Searching for a Link Between Baldness and Prostate Cancer

Interest in this unlikely duo arose recently when the U.S. Preventive Services Task Force (USPSTF) discouraged using prostate specific antigen (PSA) as a screen for prostate cancer in men with no symptoms of the disease.

USPSTF reviewed the evidence and concluded the test was unlikely to provide benefit, yet was associated with short- and long-term risks for side effects.

USPSTF is influential, and this recommendation is likely to severely restrict the use of a test that was the measure of cancer and prostate health for over 25 years.

Enter androgenic alopecia

Androgens are the potential link between baldness and prostate cancer, because of their role in the development of each condition.

Accordingly, researchers in the Netherlands sought to determine if the occurrence of androgenic alopecia (male pattern baldness) might help identify men at high risk of prostate cancer. Unfortunately, after comparing 938 prostate cancer cases to more than 2000 healthy men, they found no consistent association.

The bottom line

For those of us whose prostate cancer was detected at an early age — 49 years in my case — the USPSTF findings raises several issues. I've been cancer-free for more than 12 years. However, this was achieved at the cost of discomfort, pain, and subsequent surgery to correct the side effects of radiation therapy.

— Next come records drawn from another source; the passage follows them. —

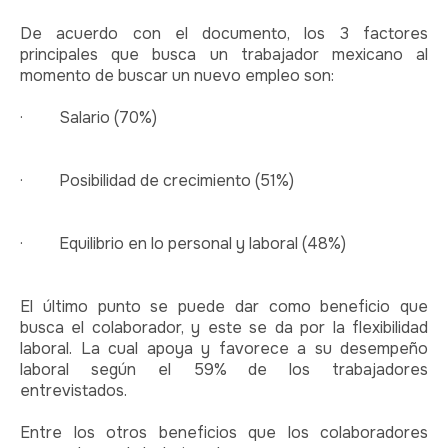
De acuerdo con el documento, los 3 factores
principales que busca un trabajador mexicano al
momento de buscar un nuevo empleo son:
· Salario (70%)
· Posibilidad de crecimiento (51%)
· Equilibrio en lo personal y laboral (48%)
El último punto se puede dar como beneficio que
busca el colaborador, y este se da por la flexibilidad
laboral. La cual apoya y favorece a su desempeño
laboral según el 59% de los trabajadores
entrevistados.
Entre los otros beneficios que los colaboradores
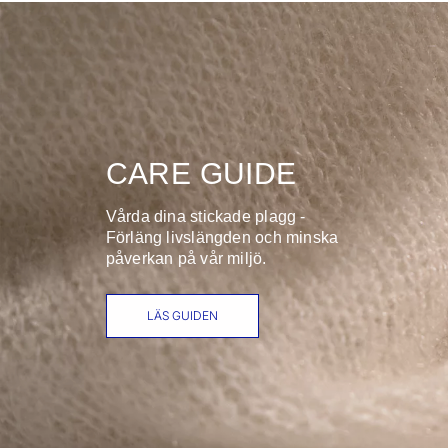
CARE GUIDE
Vårda dina stickade plagg -
Förläng livslängden och minska
påverkan på vår miljö.
LÄS GUIDEN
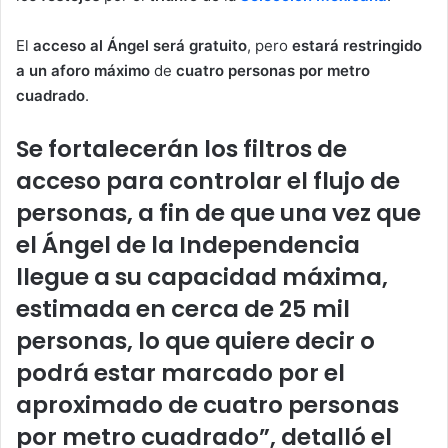
El
acceso al Ángel será gratuito
, pero
estará restringido
a un aforo máximo
de
cuatro personas por metro
cuadrado
.
Se fortalecerán los filtros de
acceso para controlar el flujo de
personas, a fin de que una vez que
el Ángel de la Independencia
llegue a su capacidad máxima,
estimada en cerca de 25 mil
personas, lo que quiere decir o
podrá estar marcado por el
aproximado de cuatro personas
por metro cuadrado”, detalló el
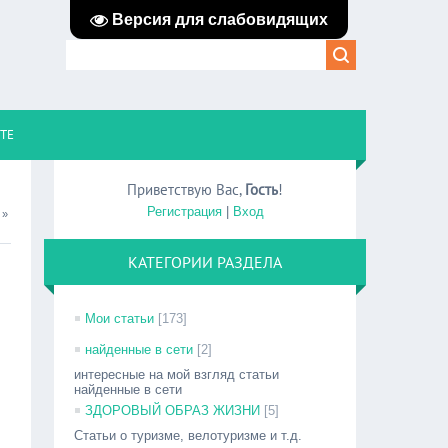
Версия для слабовидящих
ЙТЕ
Приветствую Вас
,
Гость
!
Регистрация
|
Вход
»
КАТЕГОРИИ РАЗДЕЛА
Мои статьи
[173]
найденные в сети
[2]
интересные на мой взгляд статьи
найденные в сети
ЗДОРОВЫЙ ОБРАЗ ЖИЗНИ
[5]
Статьи о туризме, велотуризме и т.д.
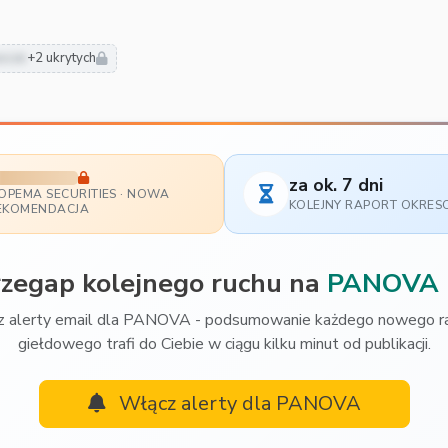
usze
+2 ukrytych
za ok. 7 dni
POPEMA SECURITIES · NOWA
KOLEJNY RAPORT OKRE
EKOMENDACJA
rzegap kolejnego ruchu na
PANOVA
 alerty email dla PANOVA - podsumowanie każdego nowego r
giełdowego trafi do Ciebie w ciągu kilku minut od publikacji.
Włącz alerty dla PANOVA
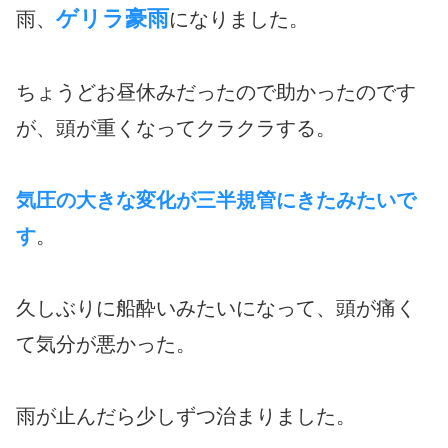
ゲリラ豪雨
雨、
になりました。
ちょうどお昼休みだったので助かったのです
が、頭が重くなってクラクラする。
気圧の大きな変化が三半規管にきたみたいで
す
。
久しぶりに船酔いみたいになって、頭が痛く
て気分が悪かった。
雨が止んだら少しずつ治まりました。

Considering the advances in treatment over the last 12 years, I'll never know for sure if waiting might have resulted in equal treatment success but less long-term discomfort.

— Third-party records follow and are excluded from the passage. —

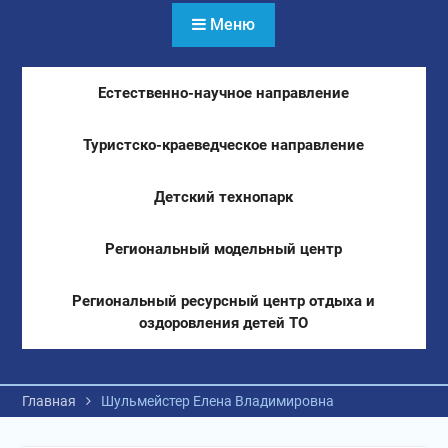
Меню
Естественно-научное направление
Туристско-краеведческое направление
Детский технопарк
Региональный модельный центр
Региональный ресурсный центр отдыха и
оздоровления детей ТО
Главная
Шульмейстер Елена Владимировна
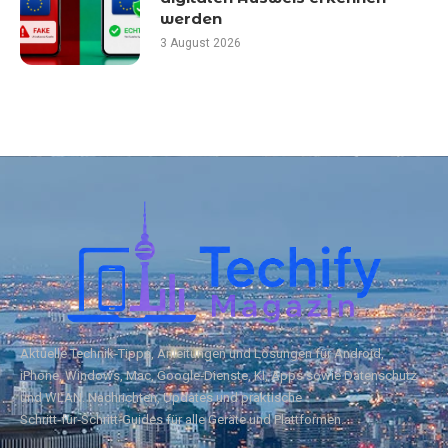
werden
3 August 2026
Aktuelle Technik‑Tipps, Anleitungen und Lösungen für Android,
iPhone, Windows, Mac, Google‑Dienste, KI, Apps sowie Datenschutz
und WLAN. Nachrichten, Updates und praktische
Schritt‑für‑Schritt‑Guides für alle Geräte und Plattformen.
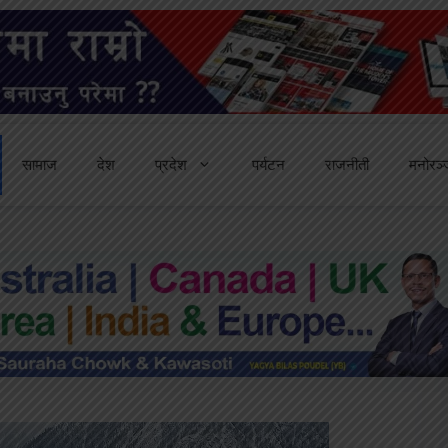
सामाज
देश
प्रदेश
पर्यटन
राजनीती
मनोरञ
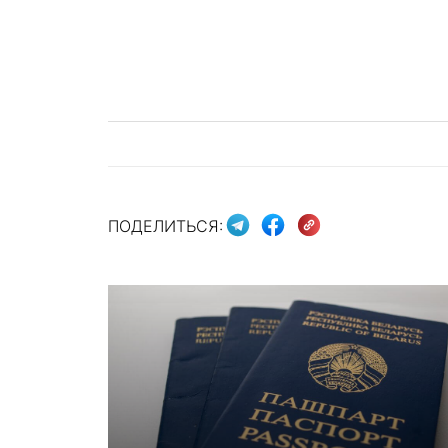
ПОДЕЛИТЬСЯ:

Regardless, prostate cancer is mostly a distant memory, while my baldness expands every day. The next article reviews the most common treatment options for alopecia.

Treatment Options for Baldness
John Russo, Jr., PharmD

Androgenic alopecia (baldness) is responsible for more than 9 out of 10 cases of balding. In men, hair loss starts at the temples and is accompanied by thinning at the crown of the head. Areas of hair loss expand, affecting the front, top, and crown of the scalp. Hair loss in women is more diffuse. It occurs over the crown and frontal scalp, with retention of the hairline across the forehead.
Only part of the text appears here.